Sweeping 700× faster

Our initial experiments using the new garbage collector design indicate that it dramatically improves the performance of the slowest GC phase (sweeping) as expected, to the extent that it brings the overall performance of our C++ prototype within 10% of OCaml without introducing any of the overheads of generational garbage collection:

Moreover the algorithm is very simple and, in particular, parallel and concurrent variants should be much easier to design with this style of collector than with generational collectors because regions are a suitable granularity.

The sweep phase of the GC accounted for around a third of the total running time of the entire program using the traditional algorithm with allocated and free lists, with each sweep taking around 70µs. Using the new bitwise algorithm, the sweep phase takes just 100ns and accounts for just 0.7% of the total running time of the program.

Our prototype mark region collector using a fake marking phase is now between 2 and 10% slower than OCaml without having sacrificed either its better performance on other benchmarks or its multicore capability. However, our new design has increased the cost of both allocation and marking. Although they accounted for a tiny proportion of the total running time, it remains to be seen whether or not this new GC algorithm will be faster than a traditional generational collector in this best-case scenario for generational collection when it is implemented in a real VM. In particular, the overheads of HLVM's current shadow stack may well make it slower.

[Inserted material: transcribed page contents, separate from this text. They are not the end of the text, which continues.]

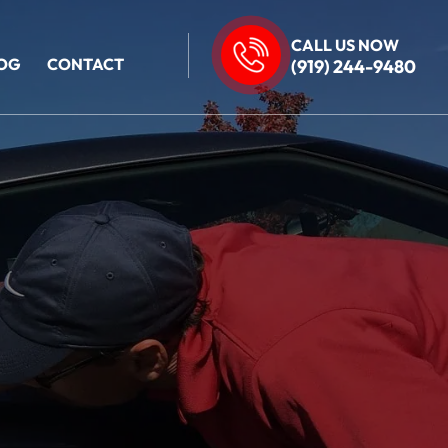
CALL US NOW
OG
CONTACT
(919) 244-9480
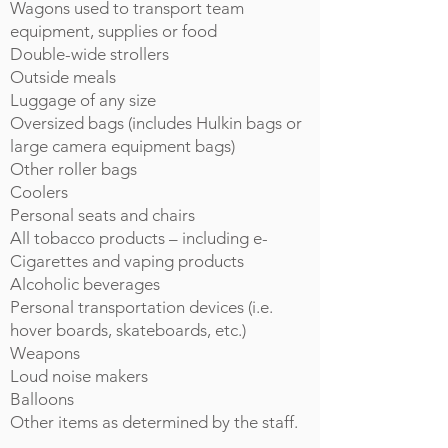
Wagons used to transport team
equipment, supplies or food
Double-wide strollers
Outside meals
Luggage of any size
Oversized bags (includes Hulkin bags or
large camera equipment bags)
Other roller bags
Coolers
Personal seats and chairs
All tobacco products – including e-
Cigarettes and vaping products
Alcoholic beverages
Personal transportation devices (i.e.
hover boards, skateboards, etc.)
Weapons
Loud noise makers
Balloons
Other items as determined by the staff.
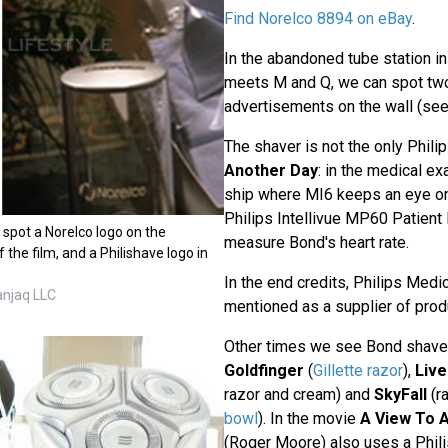
Find Norelco 8894 on eBay
.
In the abandoned tube station 
meets M and Q, we can spot two
advertisements on the wall (se
The shaver is not the only Phili
Another Day
: in the medical e
ship where MI6 keeps an eye on
Philips Intellivue MP60 Patient 
ll spot a Norelco logo on the
measure Bond's heart rate.
 the film, and a Philishave logo in
In the end credits, Philips Medi
anjaq LLC
mentioned as a supplier of prod
Other times we see Bond shave
Goldfinger
(
Gillette razor
),
Live
razor and cream) and
SkyFall
(ra
bowl
). In the movie
A View To A 
(Roger Moore) also uses a Phil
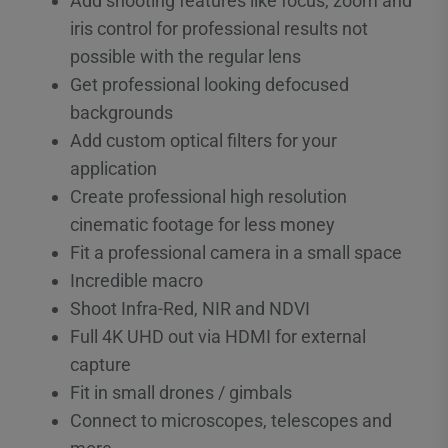
Add shooting features like focus, zoom and
iris control for professional results not
possible with the regular lens
Get professional looking defocused
backgrounds
Add custom optical filters for your
application
Create professional high resolution
cinematic footage for less money
Fit a professional camera in a small space
Incredible macro
Shoot Infra-Red, NIR and NDVI
Full 4K UHD out via HDMI for external
capture
Fit in small drones / gimbals
Connect to microscopes, telescopes and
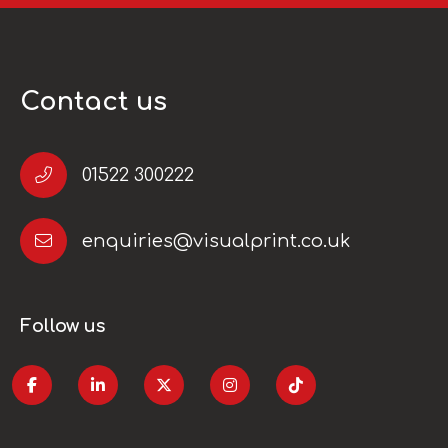
Contact us
01522 300222
enquiries@visualprint.co.uk
Follow us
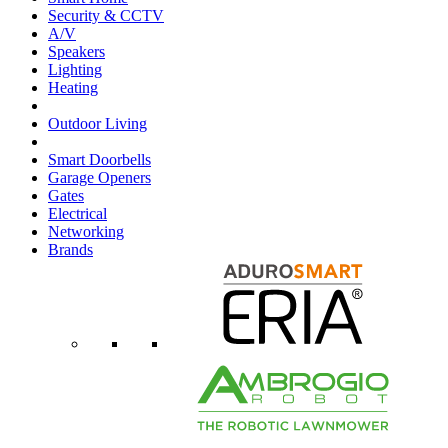
Security & CCTV
A/V
Speakers
Lighting
Heating
Outdoor Living
Smart Doorbells
Garage Openers
Gates
Electrical
Networking
Brands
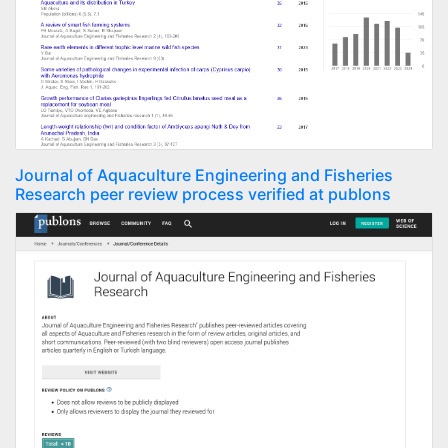
Journal of Aquaculture Engineering and Fisheries
Research peer review process verified at publons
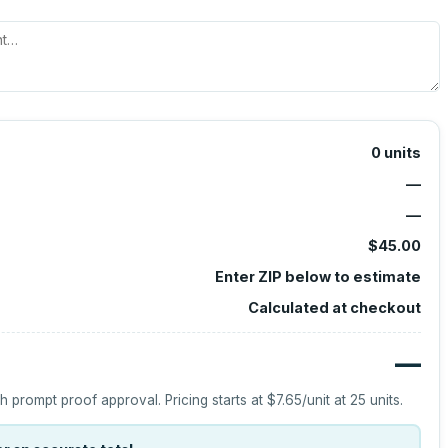
0
units
—
—
$45.00
Enter ZIP below to estimate
Calculated at checkout
—
h prompt proof approval.
Pricing starts at
$7.65
/unit at
25
units.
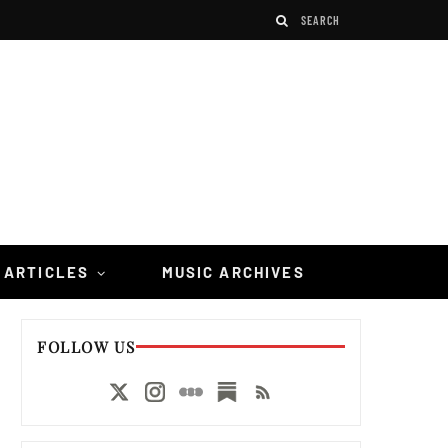
 ARTICLES
MUSIC ARCHIVES
FOLLOW US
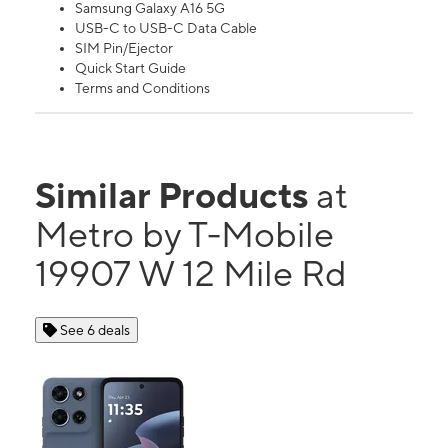
Samsung Galaxy A16 5G
USB-C to USB-C Data Cable
SIM Pin/Ejector
Quick Start Guide
Terms and Conditions
Similar Products
at
Metro by T-Mobile
19907 W 12 Mile Rd
See 6 deals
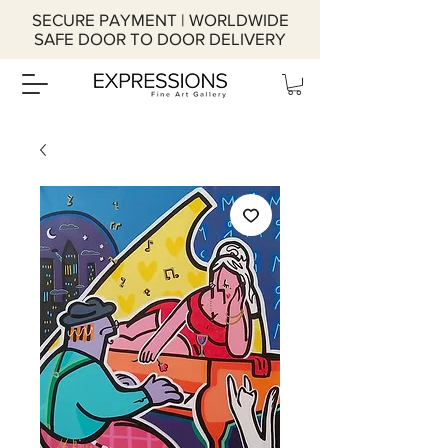
SECURE PAYMENT | WORLDWIDE
SAFE DOOR TO DOOR DELIVERY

Our collection strategy also captures the benefits of Appel's semi-generational collection algorithm. Appel's algorithm compacted nursery survivors to one end of the nursery and used the remaining space as a smaller nursery repeatedly until the entire nursery was full of reachable values that were then promoted to the old generation. Our region-based collector can allow each thread to sweep its own region locally, independently of all other regions and cores. This also leads to the same non-linearity that makes Appel's algorithm so effective but without the overheads of copying. Using regions containing 62 blocks each 64 bytes long, local sweeping increased the number of allocations performed before a new region was required from 62 to a whopping 3,000 allocations. Obtaining a new region requires synchronization, so this simple improvement has reduced the rate of synchronizations by around a factor of 50. With 8-byte regions, the 11-queens problem can be solved with a single region and, therefore, without any contention at all between threads.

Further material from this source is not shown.